As he starts to tell of his involvemen­t in an old Cape Town street gang called the Law Breakers, his hand almost instinctiv­ely migrates to his neck. He gently runs his fingers over the scars, first to the one below his ear then to the one on his cheek.

People do all sorts of things to gain respect, control and power. Gangsters are the same. The difference is how they go about it.

Now close to 60, Duiwel says much has changed for the worse in the underworld web of gangs, drugs and crime.

He says that while poverty, unemployme­nt and forced removals – the scars of apartheid – have a hand in why people turn to a life of crime, it is their hunger for power and control that make them gangsters.

“Cape Town has a long history of street gangs but that history has never been as drenched in blood as is the case now.”

In the 1960s gangsters had a lot of respect for human life, “especially community leaders like teachers, nurses, religious leaders and, to a lesser extent, the police”.

“When standing at the corner café you noticed the police van arriving, you would just disappear. Gang fights were nothing more than turf wars and the occasional fight over women.

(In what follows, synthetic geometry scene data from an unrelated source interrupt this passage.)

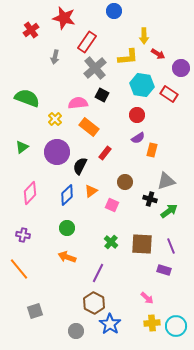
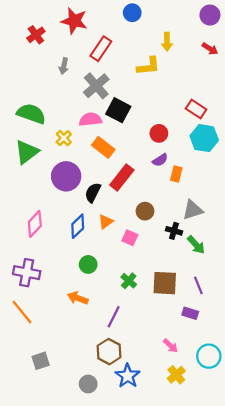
red arrow: (158, 54) -> (210, 49), moved
gray cross: (95, 68) -> (96, 86), moved
purple circle: (181, 68) -> (210, 15), moved
cyan hexagon: (142, 85) -> (204, 138), moved
black square: (102, 95) -> (118, 110), size x1.5
green triangle: (22, 147) -> (27, 152), moved, size x1.6
red rectangle: (105, 153) -> (122, 177), size x1.6
green arrow: (169, 211) -> (196, 245), turned 84
green circle: (67, 228) -> (88, 264), moved
purple cross: (23, 235) -> (27, 273), size x1.6
yellow cross: (152, 323) -> (176, 375), turned -35
cyan circle: (176, 326) -> (209, 356), moved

“It was hand-to-hand combat and you gained respect for your opponents as you battled away. There was an unspoken rule that you never hurt the bystanders.”

The scars on his face begin to make some sense. “There are others.” He lifts his shirt and points them out, hidden in the body art. “These I got in jail,” he says, almost proudly. “It is there that you learn the nature of being a gangster.”

The history of the prison gangs, the 26s – thieves – and the 28s – sodomisers – is at the heart of what is happening in the neighbourh­oods and the fight for control.

Running his hands through his greying hair, Duiwel says things will never be the same again. The drugs and guns have changed it all. The respect for others is gone. Gang fights are no longer tests of fighting skill, but who owns the most guns.

“And this new breed of gangster is never satisfied. They always want more control. The next thing they will try to do is enter politics. They feel they are organised enough to challenge to become elected officials.”

But it won’t work, because the history of the 26 and 28 prison gangs is one of fierce rivalry. “This united front they are trying to create is doomed to fail… so maybe there is hope after all.”